* **Information supplied**

· · · · · · ·

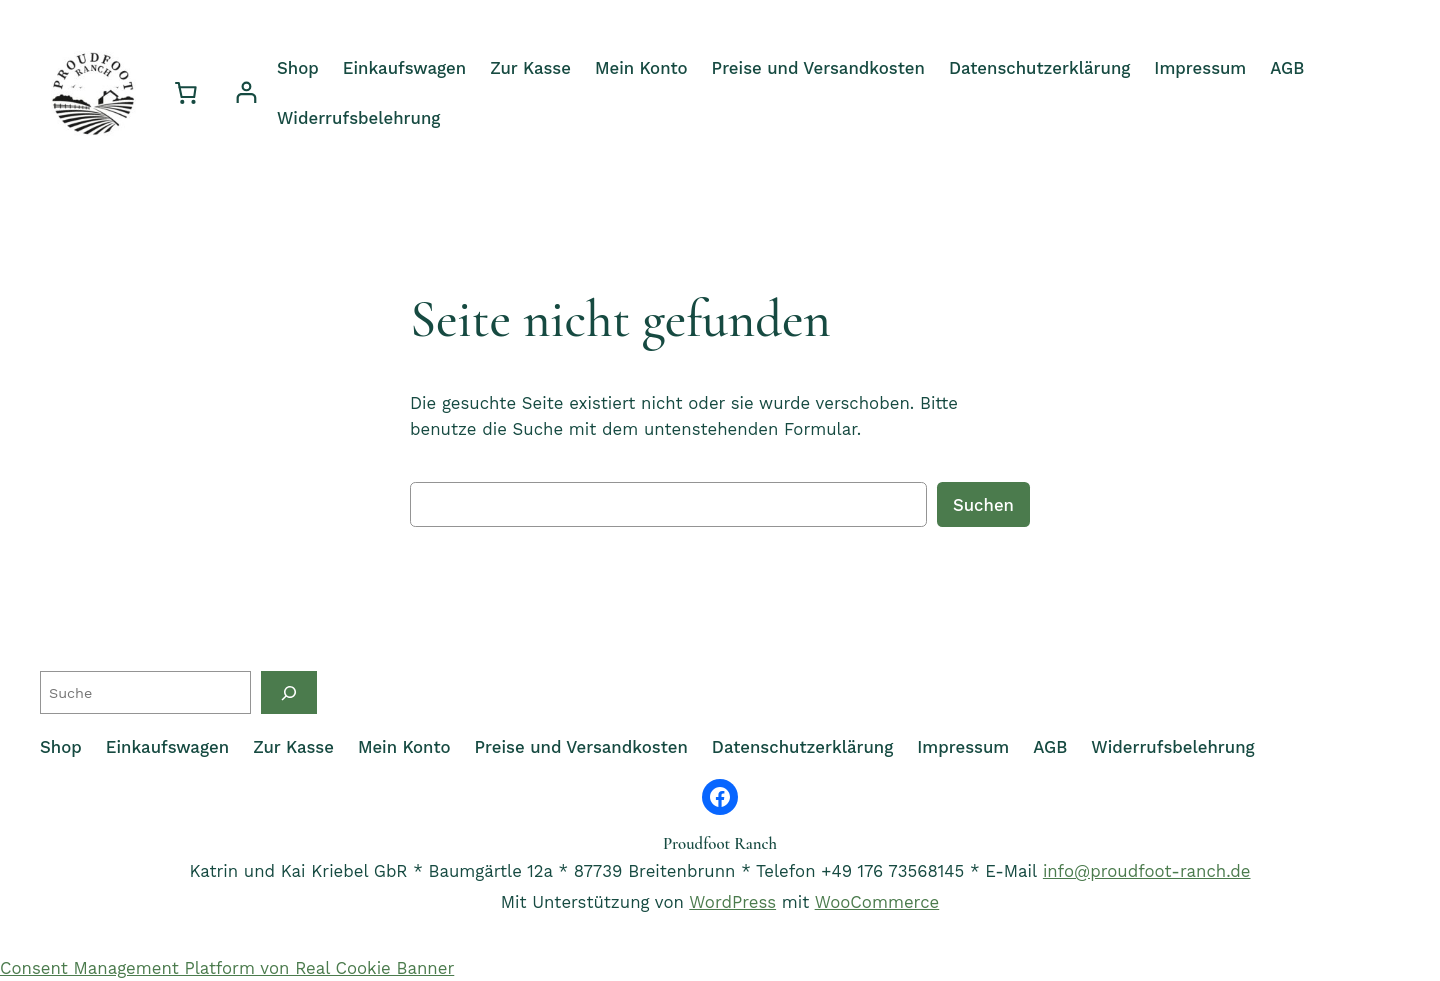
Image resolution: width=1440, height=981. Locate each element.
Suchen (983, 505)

· · · · · · ·

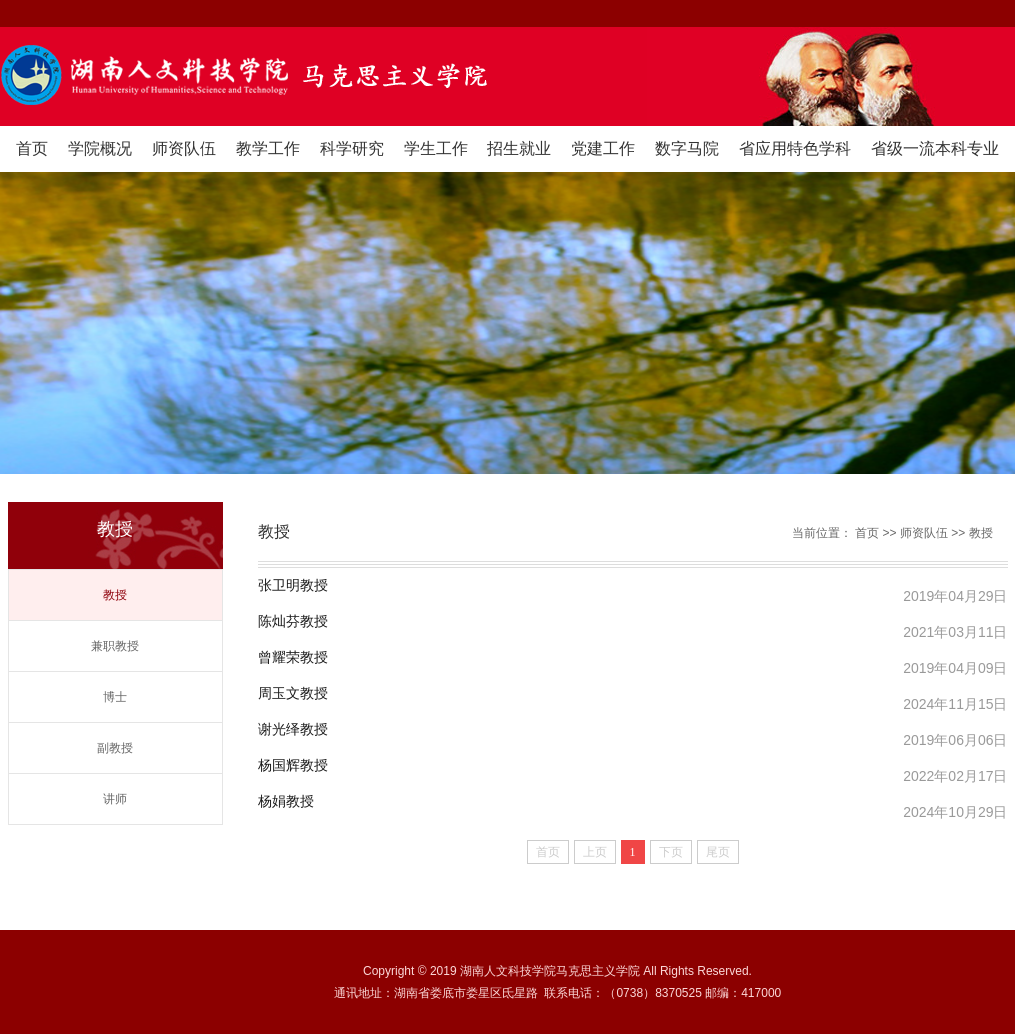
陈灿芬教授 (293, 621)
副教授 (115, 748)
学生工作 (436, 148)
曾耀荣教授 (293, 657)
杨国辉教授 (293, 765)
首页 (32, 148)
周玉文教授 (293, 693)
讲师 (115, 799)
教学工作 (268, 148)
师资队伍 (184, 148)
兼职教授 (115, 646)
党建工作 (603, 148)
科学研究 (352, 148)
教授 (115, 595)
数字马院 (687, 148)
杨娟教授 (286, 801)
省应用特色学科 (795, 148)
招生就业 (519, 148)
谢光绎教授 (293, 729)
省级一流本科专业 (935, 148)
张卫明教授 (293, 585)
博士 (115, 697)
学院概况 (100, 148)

· · · · · · ·

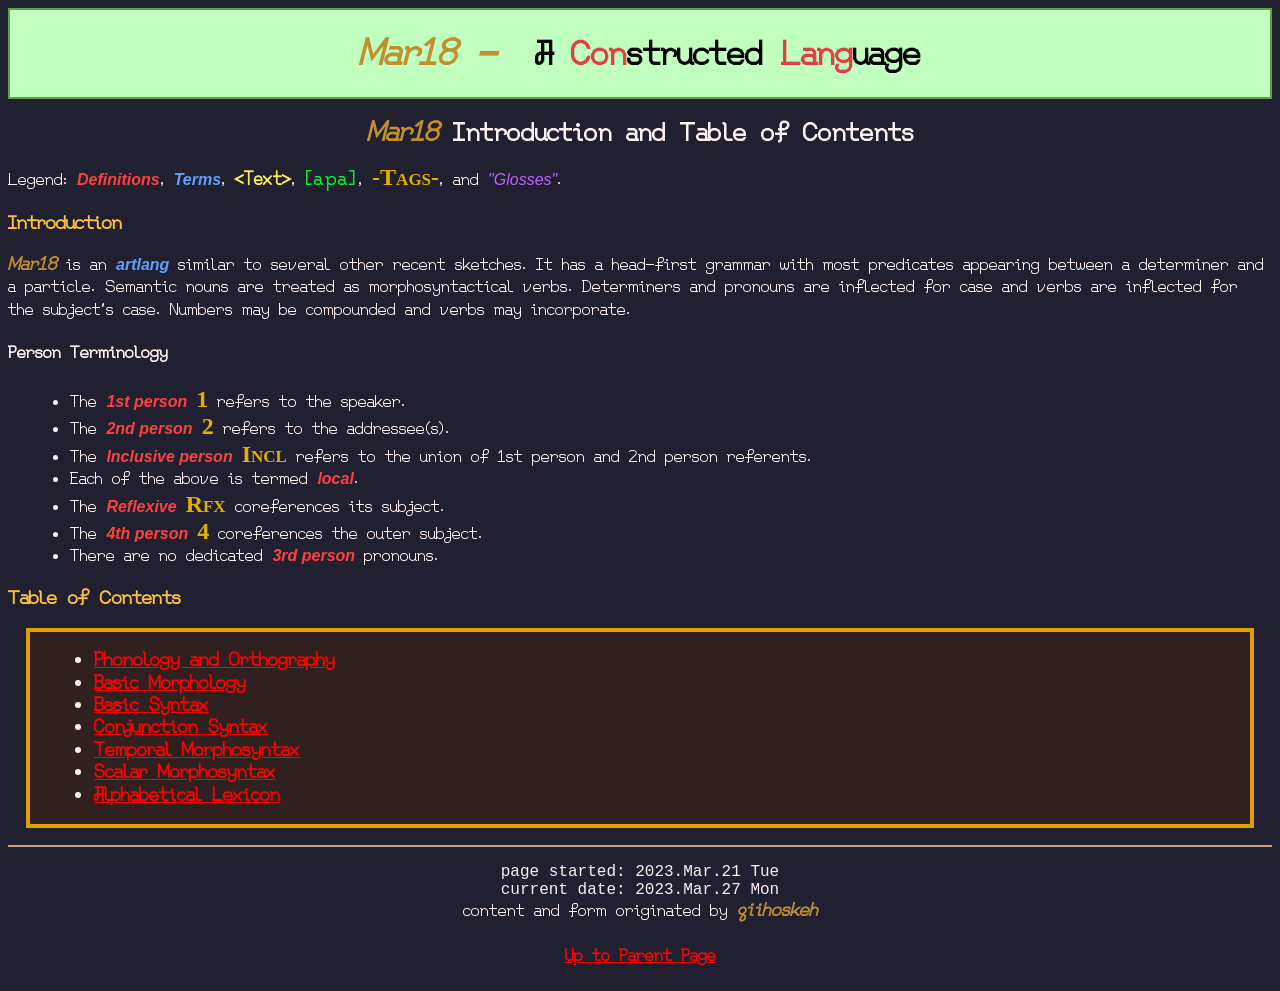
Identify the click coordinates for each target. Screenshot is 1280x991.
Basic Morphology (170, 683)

· · · · · · ·

* **Task description**
Select every line in the records above that contains the word "each".

* **Finished task**
Image resolution: width=1440, height=981. Locate each element.
Identify the click coordinates for each target. Screenshot is 1280x991.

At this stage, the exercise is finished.